Jacobi's method is an iterative solver, and at each iteration replaces the current approximate solution at (i,j) by a weighted average of its nearest neighbors on the grid; its stencil is the same as for Euler. It therefore is parallelized much like the explicit Euler solver. SOR (Successive Overrelaxation uses a more clever weighted average than Jacobi, and also only updates the grid points in two phases. It converges much more quickly. Jacobi and SOR work best on matrices, like H, which are diagonally dominant, i.e. where the diagonal is sufficiently larger than the offdiagonals.

CG (Conjugate Gradients) applies to any linear system system like H*x=b, where H is a symmetric matrix as well as positive definite. Such matrices are very common in engineering practice. (One definition of positive definiteness is that all of H's eigenvalues must be positive; another is that there must be an LU factorization of the form A = L*L'.) The computational bottleneck of CG is a matrix-vector multiplication by H, and so effective parallelization requires grid partitioning as described earlier.

### Gravity, Electrostatic Forces, and the Poisson Equation

To see why essentially the same PDE as described heat flow also describes gravity and electrostatic force, recall that both of these forces satisfy an inverse square law. This means that the force on a particle at (x,y,z), due to a particle at the origin, is proportional to
```         -(x,y,z)/r^3
```
where r = sqrt(x^2 + y^2 + z^2). Instead of dealing with the force, which is a vector, it is easier to deal with a potential V(x,y,z), which is the scalar
```         V(x,y,z) = -1 / r
```
One can easily confirm that the force is just the negative of the gradient of the potential
```                           d V(x,y,z)   d V(x,y,z)   d V(x,y,z)
- grad V(x,y,z) = - ( ---------- , ---------- , ---------- )
dx           dy           dz
```

The intuition behind the potential is that V is the height of a hill at a point (x,y,z), and the corresponding force just pushes a particle at (x,y,z) downhill, in the direction of steepest descent (the direction in which V decreases most rapidly). This is shown below in 2D. It is straightforward to confirm that V(x,y,z) satisfies

```       3D-Laplacian(V) = 0
```
except at r=0, where V has a singularity. The above equation is called the Laplace equation. When masses or charged particles are present (the most interesting case), then we instead get the Poisson equation
```       3D-Laplacian(V) = f
```
where f describes the density of mass or of charge. Combined with appropriate boundary conditions (like the value of V along a square boundary), these equations can be solved by discretizing the same way as in the last section. Thus, we may solve for electrostatic or gravitational force by first computing the potential V by solving Poisson's equation numerically, and then computing the gradient of V numerically.

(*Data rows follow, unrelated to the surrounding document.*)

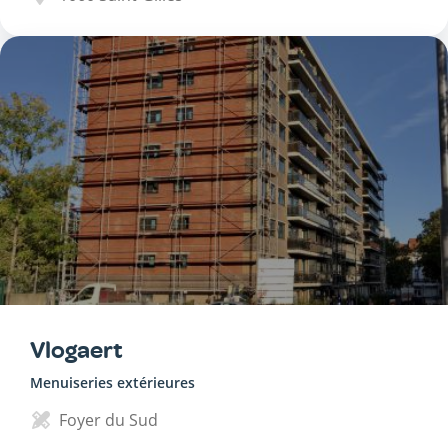
Vlogaert
Menuiseries extérieures
Foyer du Sud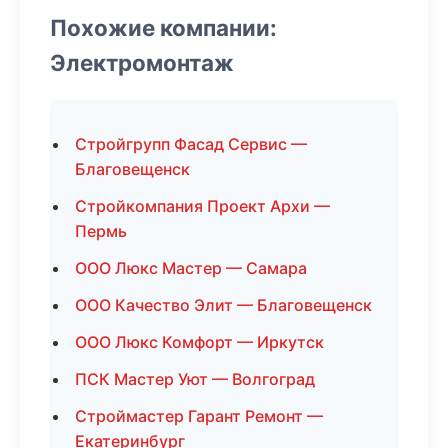
Похожие компании:
Электромонтаж
Стройгрупп Фасад Сервис —
Благовещенск
Стройкомпания Проект Архи —
Пермь
ООО Люкс Мастер — Самара
ООО Качество Элит — Благовещенск
ООО Люкс Комфорт — Иркутск
ПСК Мастер Уют — Волгоград
Строймастер Гарант Ремонт —
Екатеринбург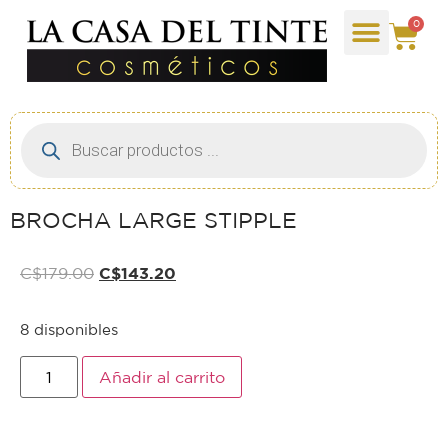
0
BROCHA LARGE STIPPLE
C$
179.00
C$
143.20
8 disponibles
Añadir al carrito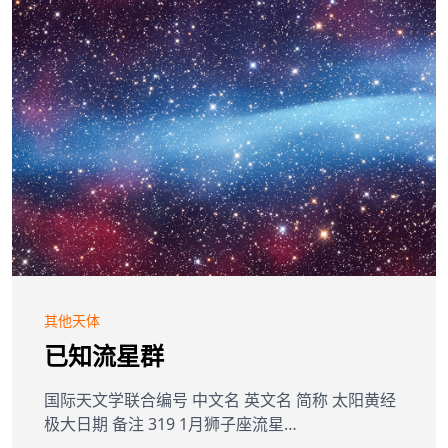
其他天体
已知流星群
国际天文学联合编号 中文名 英文名 简称 太阳黄经
极大日期 备注 319 1月狮子座流星…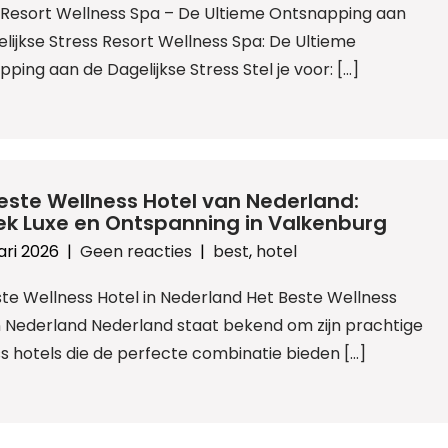
: Resort Wellness Spa – De Ultieme Ontsnapping aan
lijkse Stress Resort Wellness Spa: De Ultieme
ping aan de Dagelijkse Stress Stel je voor: […]
este Wellness Hotel van Nederland:
k Luxe en Ontspanning in Valkenburg
ari 2026
|
Geen reacties
|
best
,
hotel
te Wellness Hotel in Nederland Het Beste Wellness
n Nederland Nederland staat bekend om zijn prachtige
s hotels die de perfecte combinatie bieden […]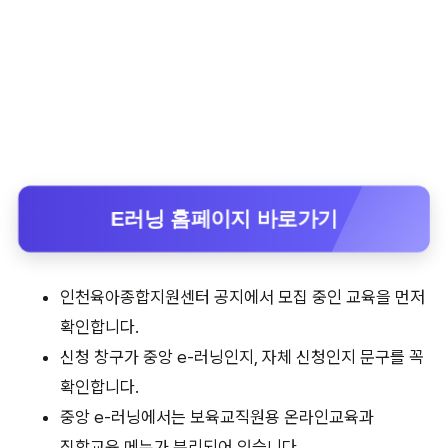
E러닝 홈페이지 바로가기
인천육아종합지원센터 공지에서 모집 중인 교육을 먼저
확인합니다.
신청 창구가 중앙 e-러닝인지, 자체 신청인지 문구를 꼭
확인합니다.
중앙 e-러닝에서는 보육교직원용 온라인교육과
집합교육 메뉴가 분리되어 있습니다.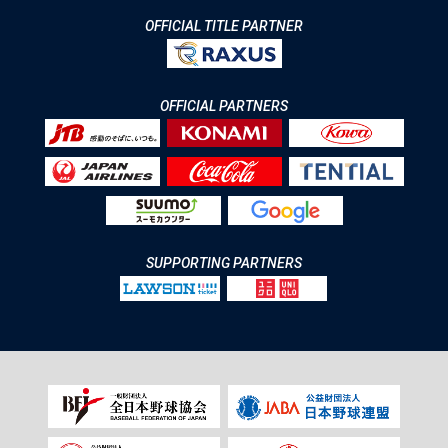
OFFICIAL TITLE PARTNER
OFFICIAL PARTNERS
SUPPORTING PARTNERS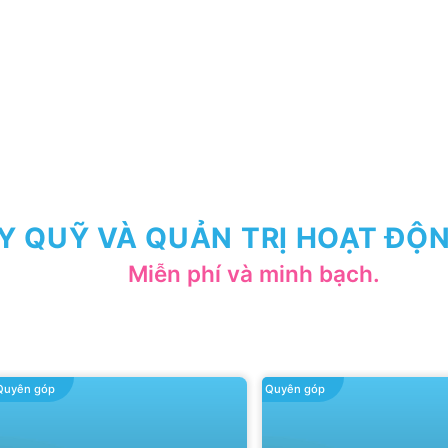
Y QUỸ VÀ QUẢN TRỊ HOẠT ĐỘN
Miễn phí và minh bạch.
Quyên góp
Quyên góp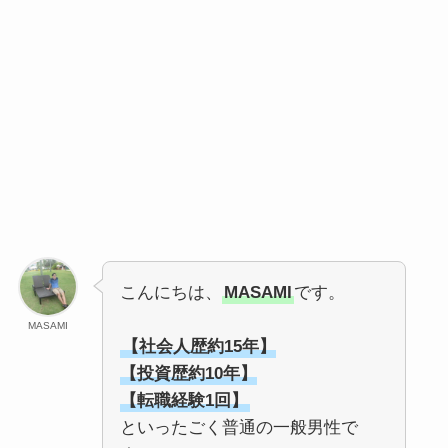
こんにちは、
MASAMI
です。
MASAMI
【社会人歴約15年】
【投資歴約10年】
【転職経験1回】
といったごく普通の一般男性で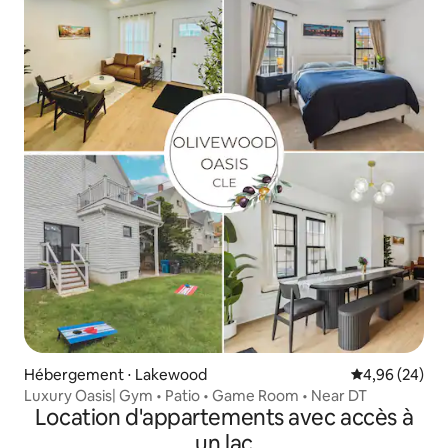
Hébergement ⋅ Lakewood
Évaluation mo
4,96 (24)
Luxury Oasis| Gym • Patio • Game Room • Near DT
Location d'appartements avec accès à
un lac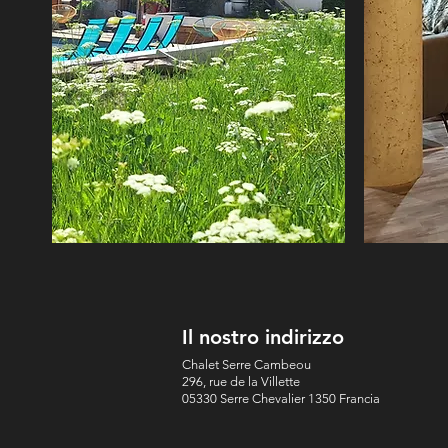
Il nostro indirizzo
Chalet Serre Cambeou
296, rue de la Villette
05330 Serre Chevalier 1350 Francia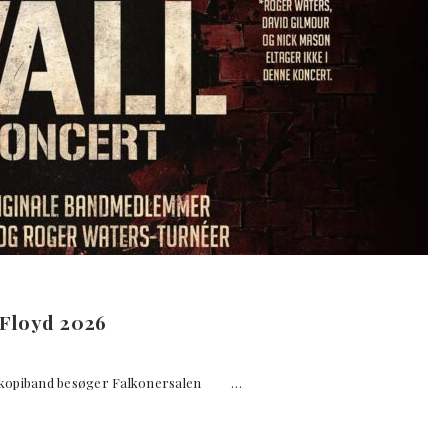
 Floyd 2026
kopiband besøger Falkonersalen …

For simplicity we often consider gravity or electrostatic forces in the plane, by which we mean the solution of the 2D problem

```       2D-Laplacian(V) = f
```
This is not a real physical potential, but captures mathematically many of the properties of the real problem, and since it is 2D and so cheaper to solve than the 3D problem, it is widely used. Discretizing it using the same finite difference approach as above yields the discrete Poisson equation H*v=f, where v is a vector of unknowns, f is given and H is the discrete Poisson matrix described in the last section.